[Description of the task] Search the entries for the word "zacht" and report each line that has it.

[Page images and extracted text]
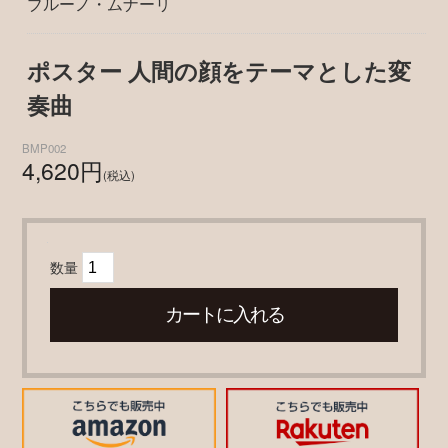
ブルーノ・ムナーリ
ポスター 人間の顔をテーマとした変
奏曲
BMP002
4,620円
(税込)
数量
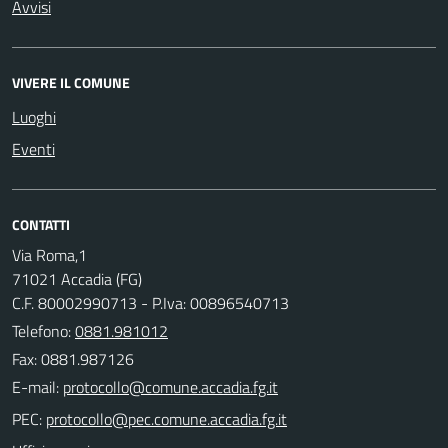
Avvisi
VIVERE IL COMUNE
Luoghi
Eventi
CONTATTI
Via Roma,1
71021 Accadia (FG)
C.F. 80002990713 - P.Iva: 00896540713
Telefono:
0881.981012
Fax: 0881.987126
E-mail:
PEC:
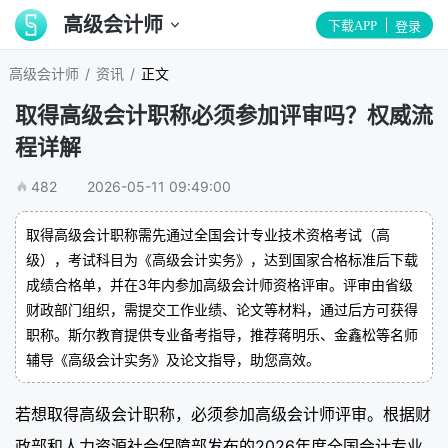
高级会计师
下载APP
登录
/
/
高级会计师
资讯
正文
取得高级会计职称必须参加评审吗？权威流
程详解
482
2026-05-11 09:49:00
取得高级会计职称需先通过全国会计专业技术资格考试（高
级），考试科目为《高级会计实务》，达到国家合格标准后下载
成绩合格单，并在3年内参加高级会计师资格评审。评审由省级
财政部门组织，需提交工作业绩、论文等材料，通过后方可获得
职称。斯尔教育提供专业备考指导，推荐蒋明乐、金鑫松等名师
辅导《高级会计实务》及论文指导，助您高效。
若想取得高级会计职称，必须参加高级会计师评审。根据财
政部和人力资源社会保障部发布的2026年度全国会计专业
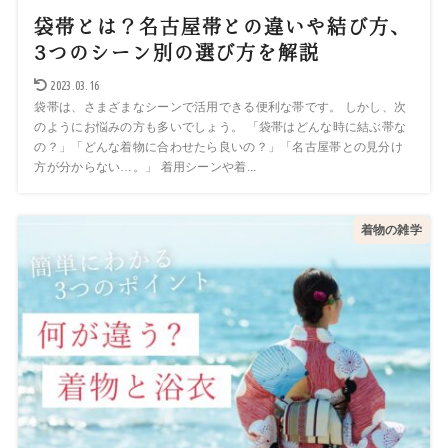
袋帯とは？名古屋帯との違いや結び方、
3つのシーン別の選び方を解説
2023.03.16
袋帯は、さまざまなシーンで活用できる便利な帯です。 しかし、次
のようにお悩みの方も多いでしょう。 「袋帯はどんな時に結ぶ帯な
の？」「どんな着物に合わせたら良いの？」「名古屋帯との見分け
方が分からない…。」 着用シーンや着...
着物の雑学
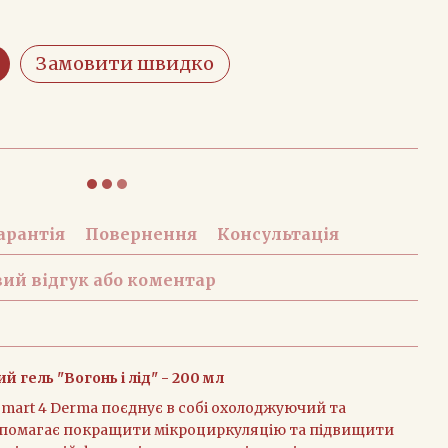
Замовити швидко
арантія
Повернення
Консультація
ий відгук або коментар
гель "Вогонь і лід" - 200 мл
mart 4 Derma поєднує в собі охолоджуючий та
опомагає покращити мікроциркуляцію та підвищити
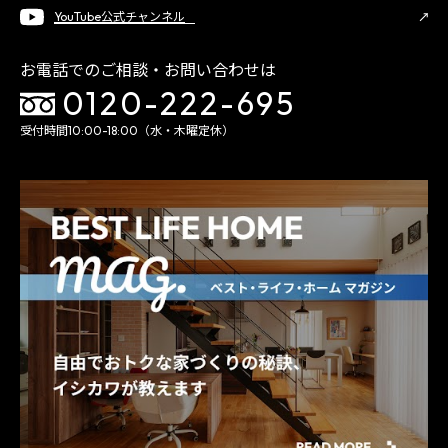
YouTube公式チャンネル
お電話でのご相談・お問い合わせは
0120-222-695
受付時間10:00-18:00（水・木曜定休）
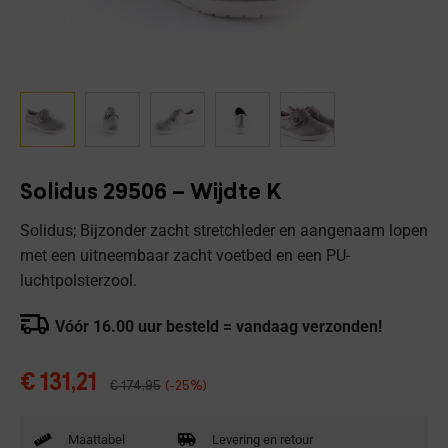
Solidus 29506 – Wijdte K
Solidus; Bijzonder zacht stretchleder en aangenaam lopen
met een uitneembaar zacht voetbed en een PU-
luchtpolsterzool.
Vóór 16.00 uur besteld = vandaag verzonden!
€
131,21
€
174,95
(-25%)
Maattabel
Levering en retour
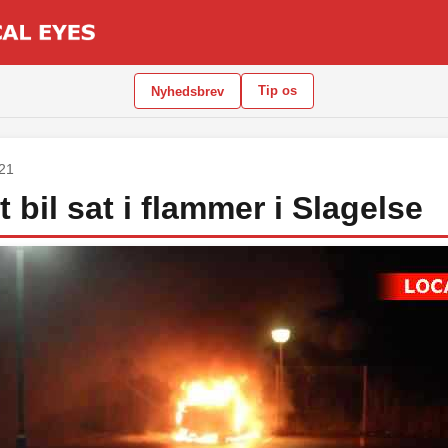
Tip os
Nyhedsbrev
021
t bil sat i flammer i Slagelse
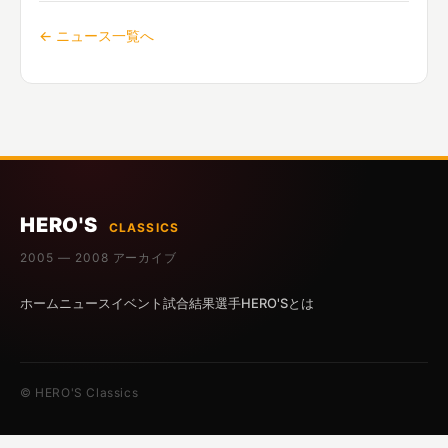
← ニュース一覧へ
HERO'S
CLASSICS
2005 — 2008 アーカイブ
ホーム
ニュース
イベント
試合結果
選手
HERO'Sとは
© HERO'S Classics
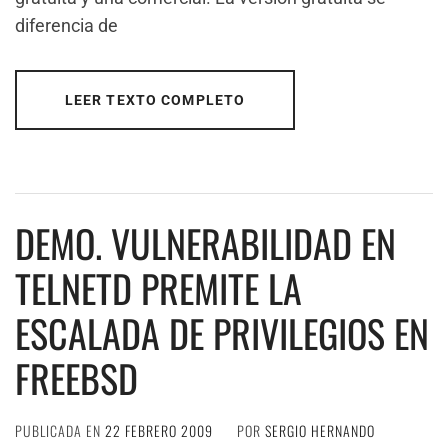
diferencia de
LEER TEXTO COMPLETO
DEMO. VULNERABILIDAD EN
TELNETD PREMITE LA
ESCALADA DE PRIVILEGIOS EN
FREEBSD
PUBLICADA EN
22 FEBRERO 2009
POR
SERGIO HERNANDO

[Written response]
Solidus; Bijzonder zacht stretchleder en aangenaam lopen
met een uitneembaar zacht voetbed en een PU-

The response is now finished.